In the political rhetoric of recent decades, the state has often been declared to be greedy and cumbersome, a model that cannot keep up with the efficiency and dynamism of the private sector. The state is the problem, not the solution. Private sector mechanisms and frameworks gained in importance in the face of a widely perceived policy weakness even in those areas where privatisation was not an issue. Forward-looking problem solutions outside the private sector were most likely to be found in civil society.

For some time now, however, a growing interest in the core functions and core prerequisites of statehood, but also in considerations of an entrepreneurial state, has been observed. At the same time, political populism brought a new kind of state capacity to act onto the political agenda. Against the horizon of global problems, however, the potential of populist prioritizations of national interest seems to be of little use.
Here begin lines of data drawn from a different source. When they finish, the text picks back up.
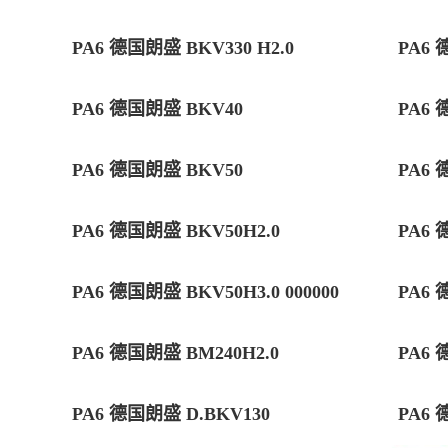
PA6 德国朗盛 BKV330 H2.0
PA6 
PA6 德国朗盛 BKV40
PA6 
PA6 德国朗盛 BKV50
PA6 
PA6 德国朗盛 BKV50H2.0
PA6 
PA6 德国朗盛 BKV50H3.0 000000
PA6 
PA6 德国朗盛 BM240H2.0
PA6 
PA6 德国朗盛 D.BKV130
PA6 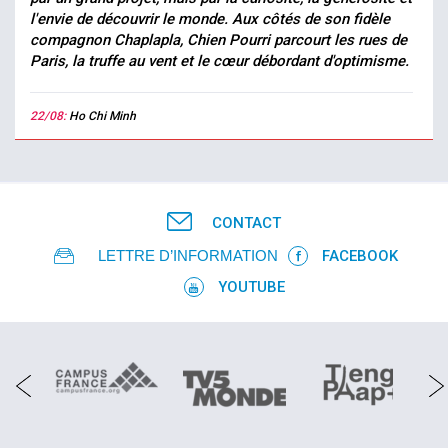
l'envie de découvrir le monde. Aux côtés de son fidèle
compagnon Chaplapla, Chien Pourri parcourt les rues de
Paris, la truffe au vent et le cœur débordant d'optimisme.
22/08:
Ho Chi Minh
CONTACT
LETTRE D’INFORMATION
FACEBOOK
YOUTUBE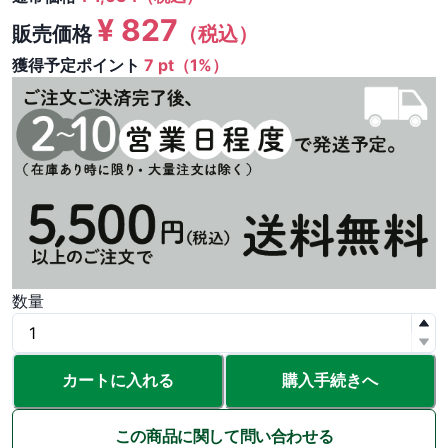
¥
827
販売価格
（税込）
獲得予定ポイント
7 pt（1%）
数量
カートに入れる
購入手続きへ
この商品に関して問い合わせる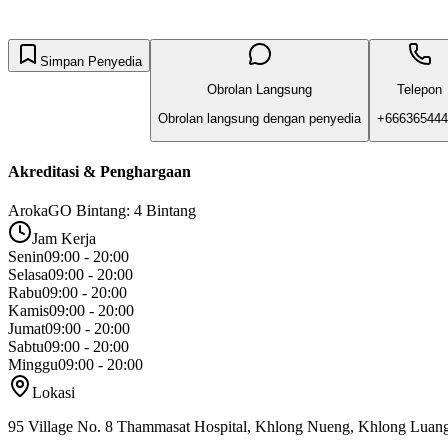
Simpan Penyedia
Obrolan Langsung
Telepon
Obrolan langsung dengan penyedia
+666365444
Akreditasi & Penghargaan
ArokaGO Bintang: 4 Bintang
Jam Kerja
Senin
09:00 - 20:00
Selasa
09:00 - 20:00
Rabu
09:00 - 20:00
Kamis
09:00 - 20:00
Jumat
09:00 - 20:00
Sabtu
09:00 - 20:00
Minggu
09:00 - 20:00
Lokasi
95 Village No. 8 Thammasat Hospital, Khlong Nueng, Khlong Luang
On the whole, the co-evolution of public and private spheres can develop in different directions – also in the direction of a pathological interpenetration of both areas. The ability of the state to act and to act in a problem-adequate manner in the sense of public interests are dependent on preconditions whose creation lies neither in the area of legal nor political mechanisms. State scepticism is also understandable in the light of state failures and the dangers of the usurpation of state means of power by particular interests. However: The development of an agency capable of acting for genuine public goods and interests is of decisive importance in social transformation processes. Where these processes have already begun, this becomes all too obvious (keywords: climate change and digitalisation). Its problem horizon can be compared with the challenges that led to a fundamental reorientation of public institutions and organisations during the industrial revolution in the 19th century. It was then that the welfare state was born.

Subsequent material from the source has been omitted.